New Delhi: The Finance Ministry has asked cash rich PSUs like Coal India, ONGC and Oil India to consider buying government equity in other state-run firms to help achieve Rs 40,000 crore disinvestment target in the current fiscal.
"We have written to all cash rich PSUs enquiring about their cash balance and capex plans. We have told them if they do not have sufficient capex plans they should buyback government share or pay higher dividend," a top government official told the agency.
The share sale of Coal India is the biggest disinvestment proposal for the government in the 2013-14 fiscal. The government plans to raise about Rs 17,000 crore through the stake sale.
The proposed 10 percent CIL stake sale may be split into Offer for Sale (OFS) and government equity buyback by the company, the official said.
He further said in all such companies in which buy back can happen, the disinvestment through OFS would come first followed by a share buy back.

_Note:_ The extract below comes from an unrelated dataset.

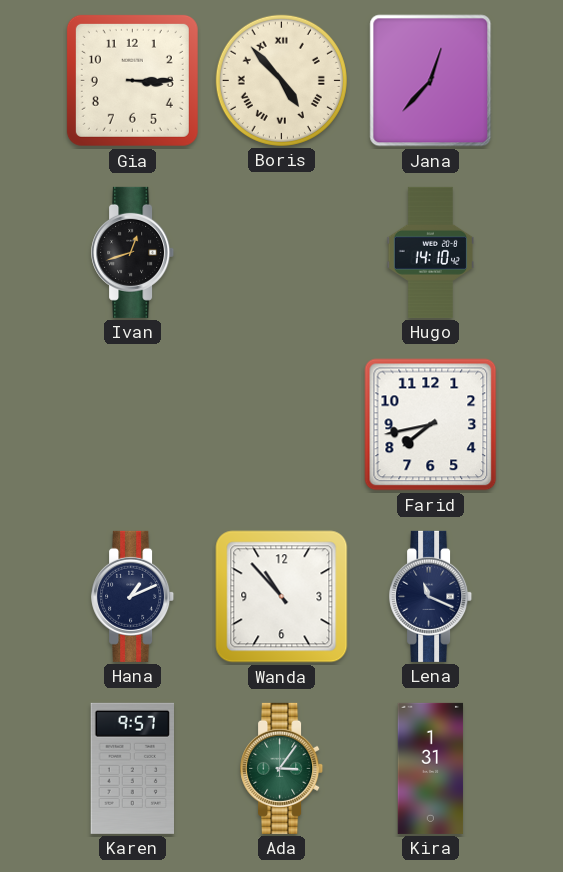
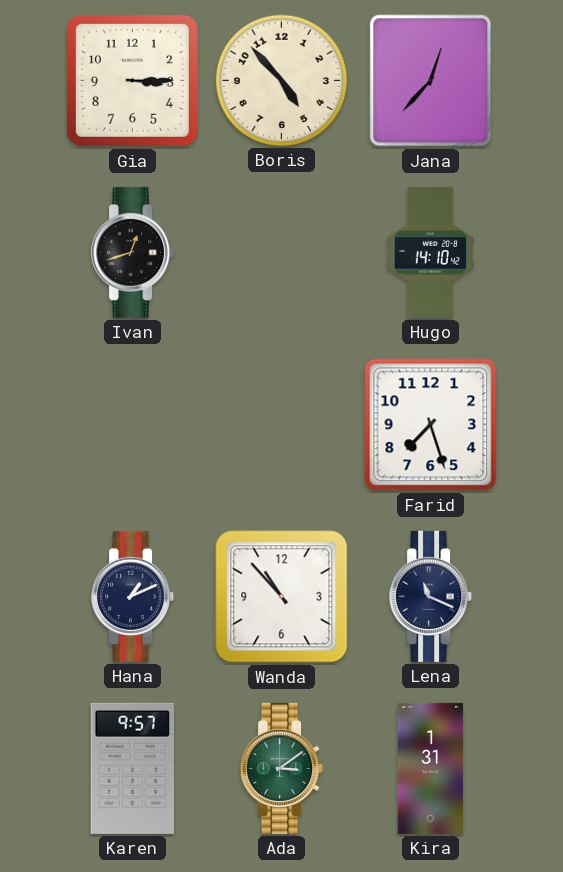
Boris numerals: Roman -> Arabic
Farid: 7:43 -> 7:27
Ada: 3:06 -> 3:09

"Merchant bankers have suggested that buyback be done post OFS as share buyback usually happens at a premium," the official added.
The government plans to raise Rs 40,000 crore by way of disinvestment in the current fiscal and has already identified a host of companies for the same.
India's 17 major public sector entities including CIL, ONGC, NMDC and OIL had over Rs 1.62 lakh crore in cash reserves during 2012-13.
Among these CPSEs, Coal India Ltd (CIL) had the maximum cash and bank balance at Rs 43,776 core, followed by ONGC (Rs 22,450 crore), NMDC (Rs 17,230 crore) and NTPC (Rs 16,185 crore).
Cash and bank balance of Oil India (OIL) was at Rs 11,770 crore, SAIL at Rs 13,207 crore and Indian Oil Corp at Rs 1,290 crore.
The CPSEs usually use their funds for commercial purposes including capital expenditure and expansion, payment of dividend and tax, discharge of liabilities and working capital.
Among these, a host of central PSUs, including CIL, Indian Oil and SAIL, are in the government radar for disinvestment.
Under the buyback mode, the government can raise money by selling its equity in the company to the PSU itself.
The government had last year included various options including buyback of shares to prune its stake in state-run firms. No funds have been raised through the route so far.